Also, you can't tell but I'm using a mini version of my Felicity Pattern to illustrate the next few sew along posts, I'll have to show you the final dress at the end because she's so darn cute!!
1. When cutting out your pocket pieces, make sure to mark all of your notches, and don't forget to include a little notch down the bottom in the dip of the pocket (indicated by red arrows). These will really help you later on when you need to be very precise when folding the pocket over, as the 'back' of the pocket makes up a section of the overall waist line of the skirt.
This is especially important when making the circle skirt version, as there isn't as much room for error as there is with the gathered skirt version.
2. Right sides together, place your pocket piece on top of your skirt piece. Making sure you line up your curves.
1.5cm ( 5/8inch) from the raw edge, stitch your pocket curve together, back-tacking at the start and end of the stitch.
3. Cut little notches into your seam allowance along the curved edge, being careful not to snip too close to your stitched seam, then turn right sides out and press.
Note - Those little cuts you made allow the fabric to sit much neater along the curve by releasing the tension from the fabric threads.

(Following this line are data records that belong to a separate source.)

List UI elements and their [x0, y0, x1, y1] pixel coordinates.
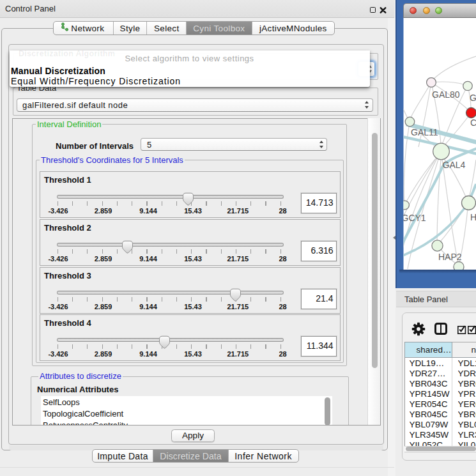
svg-text:GA: GA [470, 93, 476, 103]
svg-text:GAL80: GAL80 [432, 89, 460, 100]
svg-text:GAL11: GAL11 [411, 127, 438, 137]
svg-text:GCY1: GCY1 [402, 213, 426, 223]
svg-text:GAL4: GAL4 [443, 160, 466, 170]
svg-text:H: H [470, 212, 476, 222]
svg-text:C: C [470, 118, 476, 128]
svg-text:HAP2: HAP2 [438, 252, 462, 262]
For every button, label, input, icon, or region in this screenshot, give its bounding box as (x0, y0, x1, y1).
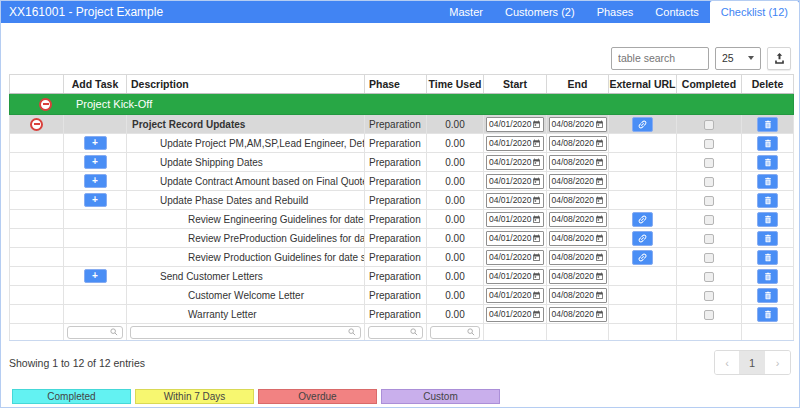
end-date-input[interactable]: 04/08/2020 (549, 231, 607, 246)
add-task-button[interactable]: + (84, 193, 107, 207)
tab-master[interactable]: Master (438, 1, 494, 23)
delete-button[interactable] (757, 174, 778, 189)
group-label: Project Kick-Off (76, 98, 152, 110)
end-date-input[interactable]: 04/08/2020 (549, 212, 607, 227)
start-date-input[interactable]: 04/01/2020 (486, 117, 544, 132)
add-task-button[interactable]: + (84, 269, 107, 283)
time-used-value: 0.00 (445, 252, 464, 263)
end-date-value: 04/08/2020 (552, 271, 595, 281)
end-date-input[interactable]: 04/08/2020 (549, 269, 607, 284)
completed-checkbox[interactable] (704, 310, 714, 320)
column-header-time-used[interactable]: Time Used (427, 75, 484, 94)
add-task-button[interactable]: + (84, 174, 107, 188)
completed-checkbox[interactable] (704, 234, 714, 244)
end-date-input[interactable]: 04/08/2020 (549, 250, 607, 265)
column-filter-add-task[interactable] (67, 326, 123, 339)
table-body: Project Kick-OffProject Record UpdatesPr… (10, 94, 794, 341)
start-date-input[interactable]: 04/01/2020 (486, 288, 544, 303)
delete-button[interactable] (757, 250, 778, 265)
column-header-external-url[interactable]: External URL (609, 75, 677, 94)
completed-checkbox[interactable] (704, 272, 714, 282)
tab-phases[interactable]: Phases (586, 1, 645, 23)
external-url-button[interactable] (632, 231, 653, 246)
next-page-button[interactable]: › (765, 351, 790, 374)
delete-button[interactable] (757, 288, 778, 303)
start-date-input[interactable]: 04/01/2020 (486, 193, 544, 208)
end-date-input[interactable]: 04/08/2020 (549, 307, 607, 322)
end-date-input[interactable]: 04/08/2020 (549, 117, 607, 132)
completed-checkbox[interactable] (704, 291, 714, 301)
add-task-button[interactable]: + (84, 136, 107, 150)
delete-button[interactable] (757, 193, 778, 208)
column-header-delete[interactable]: Delete (742, 75, 794, 94)
collapse-icon[interactable] (30, 118, 43, 131)
end-date-input[interactable]: 04/08/2020 (549, 155, 607, 170)
delete-button[interactable] (757, 269, 778, 284)
completed-checkbox[interactable] (704, 196, 714, 206)
column-header-add-task[interactable]: Add Task (64, 75, 127, 94)
tab-contacts[interactable]: Contacts (644, 1, 709, 23)
start-date-input[interactable]: 04/01/2020 (486, 269, 544, 284)
column-header-phase[interactable]: Phase (365, 75, 427, 94)
start-date-input[interactable]: 04/01/2020 (486, 174, 544, 189)
end-date-input[interactable]: 04/08/2020 (549, 174, 607, 189)
phase-value: Preparation (369, 309, 421, 320)
external-url-button[interactable] (632, 250, 653, 265)
search-icon (109, 327, 119, 337)
column-filter-description[interactable] (130, 326, 361, 339)
start-date-input[interactable]: 04/01/2020 (486, 136, 544, 151)
start-date-input[interactable]: 04/01/2020 (486, 212, 544, 227)
trash-icon (763, 138, 773, 149)
add-task-button[interactable]: + (84, 155, 107, 169)
column-header-description[interactable]: Description (127, 75, 365, 94)
legend-within-7-days: Within 7 Days (135, 389, 254, 404)
end-date-input[interactable]: 04/08/2020 (549, 288, 607, 303)
column-header-completed[interactable]: Completed (677, 75, 742, 94)
tab-customers-2[interactable]: Customers (2) (494, 1, 586, 23)
completed-checkbox[interactable] (704, 215, 714, 225)
task-row: Warranty LetterPreparation0.0004/01/2020… (10, 305, 794, 324)
delete-button[interactable] (757, 212, 778, 227)
delete-button[interactable] (757, 117, 778, 132)
start-date-value: 04/01/2020 (489, 157, 532, 167)
collapse-icon[interactable] (39, 98, 52, 111)
delete-button[interactable] (757, 155, 778, 170)
tab-bar: MasterCustomers (2)PhasesContactsCheckli… (438, 1, 799, 23)
completed-checkbox[interactable] (704, 120, 714, 130)
page-size-select[interactable]: 25 (715, 47, 761, 70)
export-button[interactable] (767, 47, 791, 70)
end-date-input[interactable]: 04/08/2020 (549, 193, 607, 208)
current-page-button[interactable]: 1 (740, 351, 765, 374)
column-header-end[interactable]: End (547, 75, 609, 94)
calendar-icon (532, 310, 541, 319)
completed-checkbox[interactable] (704, 158, 714, 168)
calendar-icon (532, 139, 541, 148)
column-header-start[interactable]: Start (484, 75, 547, 94)
tab-checklist-12[interactable]: Checklist (12) (710, 1, 799, 23)
start-date-value: 04/01/2020 (489, 233, 532, 243)
start-date-input[interactable]: 04/01/2020 (486, 307, 544, 322)
trash-icon (763, 214, 773, 225)
table-search-input[interactable] (611, 47, 709, 70)
calendar-icon (595, 120, 604, 129)
completed-checkbox[interactable] (704, 139, 714, 149)
column-filter-phase[interactable] (368, 326, 423, 339)
start-date-input[interactable]: 04/01/2020 (486, 231, 544, 246)
completed-checkbox[interactable] (704, 177, 714, 187)
calendar-icon (532, 272, 541, 281)
calendar-icon (595, 139, 604, 148)
delete-button[interactable] (757, 231, 778, 246)
external-url-button[interactable] (632, 212, 653, 227)
link-icon (635, 116, 651, 132)
end-date-input[interactable]: 04/08/2020 (549, 136, 607, 151)
calendar-icon (532, 253, 541, 262)
start-date-input[interactable]: 04/01/2020 (486, 250, 544, 265)
prev-page-button[interactable]: ‹ (715, 351, 740, 374)
external-url-button[interactable] (632, 117, 653, 132)
column-filter-time-used[interactable] (430, 326, 480, 339)
delete-button[interactable] (757, 136, 778, 151)
task-row: +Send Customer LettersPreparation0.0004/… (10, 267, 794, 286)
delete-button[interactable] (757, 307, 778, 322)
start-date-input[interactable]: 04/01/2020 (486, 155, 544, 170)
completed-checkbox[interactable] (704, 253, 714, 263)
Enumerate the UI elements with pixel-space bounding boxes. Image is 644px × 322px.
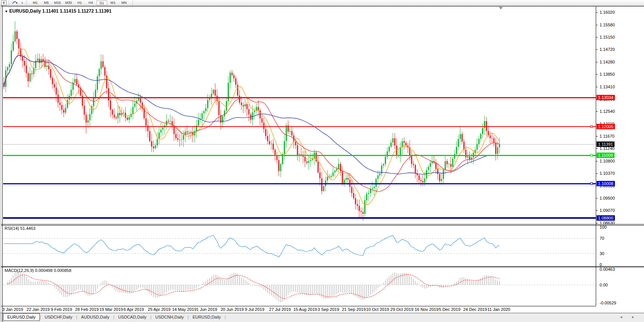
price-tick-mark — [596, 111, 598, 112]
price-chart-canvas[interactable] — [3, 7, 596, 224]
price-tick-mark — [596, 49, 598, 50]
price-line-badge[interactable]: 1.08800 — [597, 215, 615, 221]
price-tick-label: 1.15580 — [600, 23, 615, 27]
macd-tick-label: 0.00463 — [600, 267, 615, 272]
chart-shift-marker[interactable] — [499, 7, 503, 10]
timeframe-button-d1[interactable]: D1 — [96, 0, 107, 5]
date-tick-label: 9 Feb 2019 — [51, 307, 72, 312]
rsi-tick-label: 70 — [600, 236, 604, 241]
panel-splitter[interactable] — [1, 224, 644, 224]
price-tick-label: 1.11240 — [600, 146, 615, 151]
chart-tab-usdchf-daily[interactable]: USDCHF,Daily — [41, 314, 76, 320]
date-tick-label: 25 Apr 2019 — [148, 307, 170, 312]
panel-splitter[interactable] — [1, 266, 644, 267]
chart-tab-eurusd-daily[interactable]: EURUSD,Daily — [189, 314, 225, 320]
date-tick-label: 11 Jan 2020 — [487, 307, 510, 312]
rsi-indicator-canvas[interactable] — [3, 226, 596, 266]
tab-scroll-left-icon[interactable]: ◄ — [619, 315, 627, 319]
price-tick-label: 1.10370 — [600, 171, 615, 176]
price-tick-label: 1.09070 — [600, 208, 615, 213]
tab-scroll-right-icon[interactable]: ► — [631, 315, 639, 319]
text-tool-button[interactable]: T — [1, 0, 7, 5]
window-menu-caret-icon[interactable]: ▼ — [5, 10, 8, 13]
toolbar-drag-handle[interactable] — [26, 1, 27, 5]
price-tick-label: 1.14280 — [600, 60, 615, 64]
timeframe-button-h1[interactable]: H1 — [74, 0, 85, 5]
timeframe-button-m1[interactable]: M1 — [30, 0, 41, 5]
chart-bottom-border — [1, 306, 596, 306]
date-tick-label: 19 Mar 2019 — [99, 307, 123, 312]
price-tick-mark — [596, 74, 598, 75]
rsi-indicator-label: RSI(14) 51.4463 — [5, 226, 36, 231]
macd-tick-label: -0.00529 — [600, 301, 616, 305]
date-tick-label: 3 Sep 2019 — [318, 307, 339, 312]
price-tick-mark — [596, 223, 598, 223]
date-tick-label: 3 Jan 2019 — [2, 307, 23, 312]
price-line-badge[interactable]: 1.12005 — [597, 124, 615, 129]
date-tick-label: 27 Jul 2019 — [269, 307, 291, 312]
chart-ohlc-quotes: 1.11401 1.11415 1.11272 1.11391 — [42, 8, 111, 14]
chevron-down-icon[interactable]: ▾ — [20, 0, 24, 5]
panel-splitter[interactable] — [1, 225, 644, 226]
date-tick-label: 6 Apr 2019 — [124, 307, 144, 312]
price-tick-label: 1.14720 — [600, 47, 615, 52]
price-line-badge[interactable]: 1.11009 — [597, 153, 615, 158]
price-tick-mark — [596, 87, 598, 87]
date-tick-label: 22 Jan 2019 — [26, 307, 50, 312]
date-tick-label: 24 Dec 2019 — [463, 307, 487, 312]
tab-separator: | — [225, 315, 226, 319]
timeframe-button-m30[interactable]: M30 — [63, 0, 74, 5]
chart-tab-usdcad-daily[interactable]: USDCAD,Daily — [114, 314, 150, 320]
date-tick-label: 14 May 2019 — [172, 307, 196, 312]
chart-title: ▼ EURUSD,Daily 1.11401 1.11415 1.11272 1… — [5, 8, 111, 14]
cursor-arrows-icon — [11, 0, 18, 5]
date-tick-label: 16 Nov 2019 — [415, 307, 438, 312]
timeframe-button-m15[interactable]: M15 — [52, 0, 63, 5]
macd-indicator-canvas[interactable] — [3, 267, 596, 306]
timeframe-button-h4[interactable]: H4 — [85, 0, 96, 5]
macd-tick-label: 0.00 — [600, 283, 608, 287]
price-tick-label: 1.13850 — [600, 72, 615, 76]
price-tick-mark — [596, 37, 598, 37]
price-tick-mark — [596, 25, 598, 25]
chart-tab-eurusd-daily[interactable]: EURUSD,Daily — [3, 313, 40, 321]
price-tick-mark — [596, 62, 598, 62]
toolbar-separator — [8, 0, 9, 5]
price-tick-label: 1.10800 — [600, 159, 615, 163]
rsi-tick-label: 30 — [600, 251, 604, 256]
macd-indicator-label: MACD(12,26,9) 0.000498 0.000858 — [5, 268, 71, 273]
price-tick-label: 1.16020 — [600, 10, 615, 15]
tabs-container: EURUSD,Daily|USDCHF,Daily|AUDUSD,Daily|U… — [0, 313, 226, 320]
current-price-badge[interactable]: 1.11391 — [597, 141, 615, 147]
toolbar-separator — [132, 0, 133, 5]
timeframe-button-m5[interactable]: M5 — [41, 0, 52, 5]
price-tick-mark — [596, 148, 598, 149]
price-tick-mark — [596, 198, 598, 198]
chart-symbol-label: EURUSD,Daily — [9, 8, 41, 14]
chart-tab-bar: EURUSD,Daily|USDCHF,Daily|AUDUSD,Daily|U… — [0, 313, 644, 322]
price-tick-label: 1.09500 — [600, 196, 615, 200]
price-tick-label: 1.12540 — [600, 109, 615, 114]
window-frame-line — [1, 6, 1, 322]
chart-tab-audusd-daily[interactable]: AUDUSD,Daily — [77, 314, 113, 320]
price-tick-label: 1.15150 — [600, 35, 615, 39]
date-tick-label: 9 Jul 2019 — [245, 307, 265, 312]
price-line-badge[interactable]: 1.10008 — [597, 181, 615, 186]
panel-splitter[interactable] — [1, 267, 644, 267]
price-axis[interactable]: 1.160201.155801.151501.147201.142801.138… — [596, 6, 644, 306]
price-line-badge[interactable]: 1.13034 — [597, 95, 615, 100]
date-tick-label: 28 Feb 2019 — [75, 307, 99, 312]
window-frame-line — [1, 6, 644, 7]
price-tick-mark — [596, 161, 598, 161]
chart-tab-usdcnh-daily[interactable]: USDCNH,Daily — [151, 314, 188, 320]
tab-scroll-arrows: ◄ ► — [619, 315, 639, 319]
price-tick-mark — [596, 173, 598, 174]
date-tick-label: 15 Aug 2019 — [293, 307, 317, 312]
price-tick-mark — [596, 136, 598, 137]
timeframe-button-w1[interactable]: W1 — [108, 0, 118, 5]
date-tick-label: 5 Dec 2019 — [439, 307, 460, 312]
timeframe-button-mn[interactable]: MN — [119, 0, 129, 5]
date-tick-label: 1 Jun 2019 — [196, 307, 217, 312]
chart-tools-icon[interactable] — [10, 0, 20, 5]
time-axis[interactable]: 3 Jan 201922 Jan 20199 Feb 201928 Feb 20… — [0, 306, 596, 312]
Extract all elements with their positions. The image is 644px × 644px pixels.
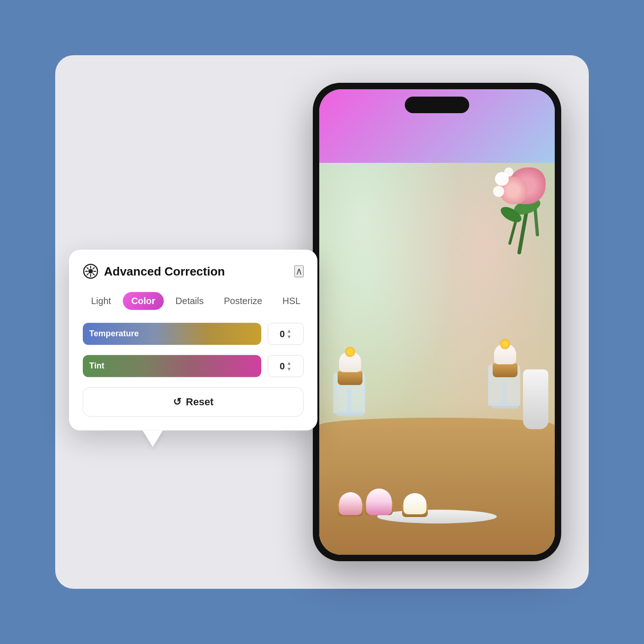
phone-image-area: [319, 163, 555, 555]
tint-slider-container: Tint 0 ▲ ▼: [83, 355, 304, 377]
tint-up-arrow[interactable]: ▲: [287, 361, 292, 366]
stand-stem-2: [502, 382, 506, 405]
flower-cluster: [454, 163, 555, 301]
temperature-slider-container: Temperature 0 ▲ ▼: [83, 323, 304, 345]
panel-icon: [83, 264, 98, 279]
cupcake-plate-right: [402, 504, 428, 517]
panel-header: Advanced Correction ∧: [83, 264, 304, 279]
frosting-1: [339, 351, 361, 372]
phone-screen: [319, 89, 555, 555]
tab-light[interactable]: Light: [83, 292, 119, 310]
tint-value-box: 0 ▲ ▼: [268, 355, 304, 377]
panel-title-group: Advanced Correction: [83, 264, 225, 279]
tab-hsl[interactable]: HSL: [274, 292, 309, 310]
panel-title: Advanced Correction: [104, 264, 225, 278]
phone-mockup: [313, 83, 561, 561]
temperature-spinner[interactable]: ▲ ▼: [287, 328, 292, 339]
plate-area: [328, 510, 546, 523]
advanced-correction-panel: Advanced Correction ∧ Light Color Detail…: [69, 250, 317, 431]
temperature-up-arrow[interactable]: ▲: [287, 328, 292, 334]
stand-base-2: [491, 403, 519, 408]
tint-value: 0: [280, 361, 285, 371]
temperature-row: Temperature 0 ▲ ▼: [83, 323, 304, 345]
tint-label: Tint: [89, 361, 104, 371]
tabs-container: Light Color Details Posterize HSL: [83, 292, 304, 310]
temperature-label: Temperature: [89, 329, 139, 339]
blossom-2: [493, 186, 504, 197]
temperature-value-box: 0 ▲ ▼: [268, 323, 304, 345]
main-card: Advanced Correction ∧ Light Color Detail…: [55, 55, 589, 589]
cupcake-base-1: [338, 371, 362, 385]
stand-stem-1: [347, 390, 351, 413]
frosting-2: [494, 344, 516, 364]
phone-notch: [405, 97, 469, 113]
tint-spinner[interactable]: ▲ ▼: [287, 361, 292, 372]
cupcake-stand-left: [333, 372, 365, 414]
reset-button[interactable]: ↺ Reset: [83, 387, 304, 417]
flower-top-1: [345, 347, 355, 357]
tab-details[interactable]: Details: [167, 292, 212, 310]
reset-icon: ↺: [173, 396, 181, 408]
reset-label: Reset: [186, 396, 213, 408]
flower-top-2: [500, 339, 510, 349]
table-surface: [319, 418, 555, 555]
collapse-button[interactable]: ∧: [294, 265, 304, 277]
tab-color[interactable]: Color: [123, 292, 163, 310]
plate: [377, 510, 497, 523]
temperature-down-arrow[interactable]: ▼: [287, 334, 292, 339]
stand-base-1: [336, 411, 364, 416]
scene-background: [319, 163, 555, 555]
cupcake-plate-middle: [365, 501, 393, 515]
svg-point-1: [88, 269, 93, 274]
tint-row: Tint 0 ▲ ▼: [83, 355, 304, 377]
temperature-track[interactable]: Temperature: [83, 323, 261, 345]
tab-posterize[interactable]: Posterize: [216, 292, 270, 310]
cupcake-stand-right: [488, 364, 520, 406]
blossom-3: [504, 167, 513, 177]
tint-down-arrow[interactable]: ▼: [287, 367, 292, 372]
vase: [523, 369, 548, 429]
cupcake-base-2: [493, 363, 518, 377]
tint-track[interactable]: Tint: [83, 355, 261, 377]
temperature-value: 0: [280, 328, 285, 339]
cupcake-plate-left: [338, 503, 363, 516]
panel-tooltip-arrow: [143, 431, 163, 447]
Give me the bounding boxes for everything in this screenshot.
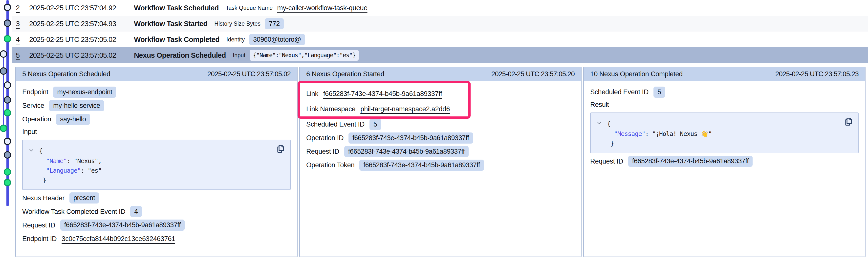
detail-value-badge: f665283f-743e-4374-b45b-9a61a89337ff [60, 220, 185, 231]
detail-label: Operation [22, 115, 51, 123]
panel-body: Endpointmy-nexus-endpointServicemy-hello… [16, 81, 297, 247]
detail-row-request-id: Request IDf665283f-743e-4374-b45b-9a61a8… [590, 156, 859, 167]
timeline-dot-green [4, 109, 11, 116]
event-detail-panel: 5 Nexus Operation Scheduled 2025-02-25 U… [15, 67, 298, 257]
event-value-badge: 772 [265, 18, 284, 29]
event-row[interactable]: 2 2025-02-25 UTC 23:57:04.92 Workflow Ta… [12, 0, 868, 16]
copy-icon[interactable] [275, 144, 286, 154]
code-line: "Name": "Nexus", [28, 156, 284, 166]
timeline-dot-white [0, 50, 7, 58]
detail-row-request-id: Request IDf665283f-743e-4374-b45b-9a61a8… [22, 220, 291, 231]
detail-value-badge: f665283f-743e-4374-b45b-9a61a89337ff [359, 160, 484, 171]
detail-row-service: Servicemy-hello-service [22, 100, 291, 111]
json-text: { [607, 120, 611, 127]
panel-body: Scheduled Event ID5Result{ "Message": "¡… [584, 81, 865, 169]
detail-value-badge: 5 [653, 86, 665, 98]
event-row[interactable]: 4 2025-02-25 UTC 23:57:05.02 Workflow Ta… [12, 32, 868, 47]
detail-label: Scheduled Event ID [590, 88, 649, 96]
copy-icon[interactable] [843, 117, 854, 127]
detail-row-operation-id: Operation IDf665283f-743e-4374-b45b-9a61… [306, 132, 575, 144]
detail-row-operation: Operationsay-hello [22, 113, 291, 125]
json-text: } [607, 140, 614, 147]
detail-value-badge: my-hello-service [49, 100, 104, 111]
timeline-dot-gray [4, 96, 11, 104]
event-timestamp: 2025-02-25 UTC 23:57:05.02 [29, 51, 128, 60]
timeline-dot-green [0, 124, 7, 132]
timeline-dot-gray [4, 151, 11, 159]
detail-row-operation-token: Operation Tokenf665283f-743e-4374-b45b-9… [306, 159, 575, 171]
annotation-highlight-box [298, 81, 471, 119]
timeline-dot-green [4, 179, 11, 186]
event-timestamp: 2025-02-25 UTC 23:57:05.02 [29, 36, 128, 44]
detail-value-badge: f665283f-743e-4374-b45b-9a61a89337ff [348, 133, 473, 144]
panel-timestamp: 2025-02-25 UTC 23:57:05.20 [491, 70, 575, 78]
detail-label: Endpoint [22, 88, 48, 96]
code-line: { [596, 119, 852, 129]
code-line: } [28, 175, 284, 185]
event-field-label: Input [233, 52, 245, 59]
event-list: 2 2025-02-25 UTC 23:57:04.92 Workflow Ta… [12, 0, 868, 63]
event-timeline [0, 0, 15, 260]
timeline-branch-line [3, 54, 4, 128]
detail-value-badge: my-nexus-endpoint [53, 86, 116, 98]
json-text [607, 130, 614, 138]
code-line: { [28, 146, 284, 156]
event-row[interactable]: 3 2025-02-25 UTC 23:57:04.93 Workflow Ta… [12, 16, 868, 32]
detail-row-input: Input{ "Name": "Nexus", "Language": "es"… [22, 128, 291, 190]
event-id-link[interactable]: 4 [16, 36, 23, 44]
detail-label: Operation Token [306, 161, 354, 169]
timeline-dot-green [4, 168, 11, 176]
detail-label: Workflow Task Completed Event ID [22, 208, 125, 216]
detail-value-badge: 4 [130, 206, 142, 217]
chevron-down-icon[interactable] [596, 119, 607, 129]
json-code-block: { "Name": "Nexus", "Language": "es" } [22, 140, 291, 190]
json-text: } [39, 177, 46, 184]
timeline-dot-gray [0, 67, 7, 75]
detail-label: Request ID [306, 148, 339, 155]
detail-label: Operation ID [306, 134, 344, 142]
event-detail-panel: 10 Nexus Operation Completed 2025-02-25 … [583, 67, 866, 257]
json-text: : "¡Hola! Nexus 👋" [645, 130, 712, 138]
detail-value-badge: 5 [370, 119, 381, 130]
event-name: Workflow Task Completed [134, 36, 219, 44]
temporal-event-history-view: 2 2025-02-25 UTC 23:57:04.92 Workflow Ta… [0, 0, 868, 260]
detail-value-link[interactable]: 3c0c75ccfa8144b092c13ce632463761 [62, 235, 175, 243]
event-value-badge: 30960@totoro@ [249, 34, 305, 45]
event-value-link[interactable]: my-caller-workflow-task-queue [277, 4, 367, 12]
event-id-link[interactable]: 3 [16, 20, 23, 28]
detail-label: Request ID [590, 157, 623, 165]
panel-timestamp: 2025-02-25 UTC 23:57:05.02 [207, 70, 291, 78]
code-line: "Language": "es" [28, 166, 284, 175]
detail-label: Result [590, 101, 609, 108]
event-id-link[interactable]: 5 [16, 51, 23, 60]
detail-value-badge: f665283f-743e-4374-b45b-9a61a89337ff [628, 156, 753, 167]
json-code-block: { "Message": "¡Hola! Nexus 👋" } [590, 112, 859, 153]
detail-label: Endpoint ID [22, 235, 57, 243]
json-key: "Name" [46, 157, 67, 164]
json-key: "Message" [614, 130, 645, 138]
chevron-down-icon[interactable] [28, 147, 39, 156]
detail-row-scheduled-event-id: Scheduled Event ID5 [590, 86, 859, 98]
detail-value-badge: present [69, 192, 99, 203]
timeline-dot-white [4, 4, 11, 11]
panel-header: 6 Nexus Operation Started 2025-02-25 UTC… [300, 67, 581, 81]
json-key: "Language" [46, 167, 81, 174]
json-text: { [39, 147, 42, 154]
timeline-dot-white [4, 81, 11, 89]
event-field-label: Task Queue Name [226, 5, 273, 11]
event-name: Nexus Operation Scheduled [134, 51, 226, 60]
panel-header: 5 Nexus Operation Scheduled 2025-02-25 U… [16, 67, 297, 81]
timeline-dot-white [4, 138, 11, 145]
panel-timestamp: 2025-02-25 UTC 23:57:05.23 [775, 70, 859, 78]
detail-label: Request ID [22, 221, 55, 229]
code-line: } [596, 139, 852, 148]
detail-label: Input [22, 128, 37, 136]
detail-row-scheduled-event-id: Scheduled Event ID5 [306, 119, 575, 130]
event-timestamp: 2025-02-25 UTC 23:57:04.92 [29, 4, 128, 12]
json-text: : "Nexus", [67, 157, 101, 164]
json-text: : "es" [81, 167, 101, 174]
event-row[interactable]: 5 2025-02-25 UTC 23:57:05.02 Nexus Opera… [12, 47, 868, 63]
event-id-link[interactable]: 2 [16, 4, 23, 12]
detail-row-nexus-header: Nexus Headerpresent [22, 192, 291, 204]
code-line: "Message": "¡Hola! Nexus 👋" [596, 129, 852, 139]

Now is the stage where you'll want to decide whether you under-stitch, top-stitch
or leave the outer pocket seam as is...
You really can do what ever you like here, it's completely up to you (and whether you have the patience to add a small extra step - sometimes I do, sometimes I don't... hehe).
The two big reasons to either top-stitch or under-stitch is that first you'll be be providing a little extra stability to a seam that does get a lot of strain put on it since your hands could be going in and out of your pockets a lot. Secondly, they are securing stitches, meaning your pocket bag will stay nicely inside of your pocket along that stitched edge, rather than poking up, as you may find they have a habit of creeping out. Adding the extra stitch also means that your outer pocket seam will stay nice and crisp, even after washing.
So, what's the difference between top-stitching and under-stitching? It's pretty self explanatory, but top-stitching is stitched on top so you can see it on the outer garment. You can choose to use a matching thread to make it more invisible or go for a decorative touch and use a contrasting thread or stitch - you absolutely don't have to use a straight stitch like I've done on my mini-Felicity sample. If you have fancy stitches on your sewing machine, why not try them out? Or even try a little zig-zag?
An under-stitch is where you secure your seam allowance to the underside of the pocket, which is something you may want to consider if you prefer a really clean garment with as few seams showing as possible, while still providing that security and stability of adding an extra stitch.
Adding a Top-Stitch:
3mm (1/8in) from the outer seam edge, place a line of stitching along the curve, securing both the skirt and pocket seam down.
Adding an under-stitch:
Note - Adding an under-stitch to the curved pocket of the Felicity Dress is a little tricky due to the curve, but it is possible. I've chosen to use a flat sample in order to show you how to do it in a much clearer manner. The blue fabric is the skirt, the white is the pocket as per the rest of the post.
1. Open up your pocket seam and press the seam allowance toward the pocket.
But there will be a neat line of stitching on the inside of the pocket...
And back to the sew along...
4. Fold your pocket bag in half along the centre line. You'll want to ensure your pocket is folded in half exactly along the fold line marked on the pattern - use the notches you made in your pocket at the start to match these up (indicated by the red arrows) as well as the edges of the skirt.
The two notches made towards the outer edge of the pocket should match up with the ends of your finished pocket edge, as indicated by the arrows below.
5. 1.5cm (5/8in) from the raw edge, stitch the bottom of your pocket bag closed. This should be loose from the skirt, so make sure you don't accidentally attach the two!
6. Within the seam allowance of 1.5cm (5/8in), baste the top and sides of your pocket to your skirt and press.
Repeat for the other pocket and voila, your cute lil all-in-one yoke pockets are done! I used the pattern for the gathered skirt in this post, but the process is exactly the same for the circle skirt.